A la hora del nuevo milenario, doña Agnes recostó su cabeza en la almohada desteñida. Su alma cargaba una eternidad de disgusto y soledad.
“Duérmete, mi vida,
niña de la tierra…”
De su infancia en Alemania, solo recordaba terror, hambre, bombardeos y olor a sangre.
Empezaron a desfilar las imágenes, turbias, en su mente.
Por un momento revivió la euforia de posguerra, la travesía del Atlántico con una tía, la ola del Art Nouveau que arrasaba en Santiago de Chile, sus días descabellados en la universidad.
Una sonrisa tenue iluminó sus arrugas. En esta madrugada glacial, volvió a pensar en los artistas chilenos, pintores, fotógrafos, enloquecidos por sus ojos inmensos y su cuerpo pálido mientras posaba desnuda en los estudios.
Mi amor, mi amor tierno, mi amor fogoso. Te quise, te perdí, me llevaron a la fuerza.
“Duérmete mi niña
y duérmete ya…”
Sin piedad, la tristeza se apoderó de ella. La canción resonaba en un rincón del olvido.

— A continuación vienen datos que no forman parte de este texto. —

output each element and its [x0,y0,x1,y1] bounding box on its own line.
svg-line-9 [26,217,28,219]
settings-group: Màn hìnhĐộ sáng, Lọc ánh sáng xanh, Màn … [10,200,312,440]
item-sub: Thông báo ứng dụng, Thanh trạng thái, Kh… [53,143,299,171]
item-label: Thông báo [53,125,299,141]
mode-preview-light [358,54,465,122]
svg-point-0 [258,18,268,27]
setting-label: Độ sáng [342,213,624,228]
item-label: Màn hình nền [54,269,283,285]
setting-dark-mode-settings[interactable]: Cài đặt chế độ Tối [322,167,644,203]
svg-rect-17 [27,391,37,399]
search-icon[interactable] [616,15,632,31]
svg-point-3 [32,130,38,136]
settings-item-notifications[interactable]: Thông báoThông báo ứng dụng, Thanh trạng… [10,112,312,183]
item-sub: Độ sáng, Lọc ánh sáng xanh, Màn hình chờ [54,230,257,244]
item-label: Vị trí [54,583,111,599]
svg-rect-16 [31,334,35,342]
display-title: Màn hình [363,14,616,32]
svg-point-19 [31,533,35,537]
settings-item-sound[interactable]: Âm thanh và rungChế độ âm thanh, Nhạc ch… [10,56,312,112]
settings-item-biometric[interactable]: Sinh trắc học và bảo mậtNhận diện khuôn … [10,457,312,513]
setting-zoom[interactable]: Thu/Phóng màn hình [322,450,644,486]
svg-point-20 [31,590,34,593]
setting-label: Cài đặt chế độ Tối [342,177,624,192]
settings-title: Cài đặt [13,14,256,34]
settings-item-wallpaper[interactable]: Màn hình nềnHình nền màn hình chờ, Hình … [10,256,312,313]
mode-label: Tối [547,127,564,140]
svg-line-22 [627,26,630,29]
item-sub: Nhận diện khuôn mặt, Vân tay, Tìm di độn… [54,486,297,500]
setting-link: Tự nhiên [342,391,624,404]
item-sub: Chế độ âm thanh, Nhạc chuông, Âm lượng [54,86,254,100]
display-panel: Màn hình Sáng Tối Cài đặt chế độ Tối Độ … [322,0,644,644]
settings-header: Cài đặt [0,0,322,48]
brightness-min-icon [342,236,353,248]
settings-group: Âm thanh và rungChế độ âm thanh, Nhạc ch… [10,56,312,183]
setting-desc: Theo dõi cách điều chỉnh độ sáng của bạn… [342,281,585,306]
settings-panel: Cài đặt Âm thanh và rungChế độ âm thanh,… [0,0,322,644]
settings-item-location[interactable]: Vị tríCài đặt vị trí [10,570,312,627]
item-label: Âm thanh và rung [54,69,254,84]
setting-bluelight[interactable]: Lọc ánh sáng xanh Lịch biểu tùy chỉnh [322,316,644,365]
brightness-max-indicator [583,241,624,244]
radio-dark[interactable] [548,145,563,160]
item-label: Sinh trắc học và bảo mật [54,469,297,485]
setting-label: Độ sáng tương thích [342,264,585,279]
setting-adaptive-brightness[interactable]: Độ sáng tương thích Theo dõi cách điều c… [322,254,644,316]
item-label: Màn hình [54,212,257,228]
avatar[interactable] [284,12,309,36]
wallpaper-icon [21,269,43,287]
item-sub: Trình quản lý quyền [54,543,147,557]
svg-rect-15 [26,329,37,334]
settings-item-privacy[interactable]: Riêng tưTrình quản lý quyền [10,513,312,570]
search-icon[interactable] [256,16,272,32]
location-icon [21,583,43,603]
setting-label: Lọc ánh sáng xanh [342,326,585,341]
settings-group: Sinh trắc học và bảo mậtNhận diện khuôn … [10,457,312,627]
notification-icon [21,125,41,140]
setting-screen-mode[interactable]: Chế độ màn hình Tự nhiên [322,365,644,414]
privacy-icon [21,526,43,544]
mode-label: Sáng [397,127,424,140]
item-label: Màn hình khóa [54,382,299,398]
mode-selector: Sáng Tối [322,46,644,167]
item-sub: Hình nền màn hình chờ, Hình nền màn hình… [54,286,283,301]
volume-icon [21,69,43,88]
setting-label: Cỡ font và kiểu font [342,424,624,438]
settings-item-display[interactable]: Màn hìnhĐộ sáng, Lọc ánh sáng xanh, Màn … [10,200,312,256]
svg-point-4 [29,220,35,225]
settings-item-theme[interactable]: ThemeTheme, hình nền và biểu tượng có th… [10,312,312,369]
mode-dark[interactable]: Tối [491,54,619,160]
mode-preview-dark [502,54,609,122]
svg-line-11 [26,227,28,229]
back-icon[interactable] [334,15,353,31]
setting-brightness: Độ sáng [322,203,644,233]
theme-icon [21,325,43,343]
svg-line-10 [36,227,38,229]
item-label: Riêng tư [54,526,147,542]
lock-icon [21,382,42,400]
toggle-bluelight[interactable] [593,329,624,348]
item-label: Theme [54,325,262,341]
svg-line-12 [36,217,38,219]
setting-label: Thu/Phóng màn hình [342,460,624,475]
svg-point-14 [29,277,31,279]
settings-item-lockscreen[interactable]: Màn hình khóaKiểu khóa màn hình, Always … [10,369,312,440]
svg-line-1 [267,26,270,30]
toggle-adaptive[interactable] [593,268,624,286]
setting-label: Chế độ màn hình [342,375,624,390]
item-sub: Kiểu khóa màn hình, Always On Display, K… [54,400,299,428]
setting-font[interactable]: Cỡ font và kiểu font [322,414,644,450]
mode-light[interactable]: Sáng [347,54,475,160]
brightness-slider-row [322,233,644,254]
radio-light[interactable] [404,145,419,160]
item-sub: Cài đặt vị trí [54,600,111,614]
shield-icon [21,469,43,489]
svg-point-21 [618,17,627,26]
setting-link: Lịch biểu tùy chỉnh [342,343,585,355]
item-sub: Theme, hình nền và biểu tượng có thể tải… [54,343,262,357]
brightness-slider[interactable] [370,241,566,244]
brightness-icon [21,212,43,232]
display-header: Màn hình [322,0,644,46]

Doña Agnes levantó unas manos temblorosas a sus oídos, en un esfuerzo para callar el refrán punzante.
“…porque viene el coco
y te comerá.”
¿Qué había sucedido con la criatura? Su tía guardó silencio hasta el final.
En un dolor desgarrador, su aullido rompió el cielo de la noche. Una vez más flotó el olor a sangre.
“…Duérmete, mi vida,
niña de la tierra:
que el sueño te canta
para que te duermas.”
La niña yacía en su pecho, sin vida.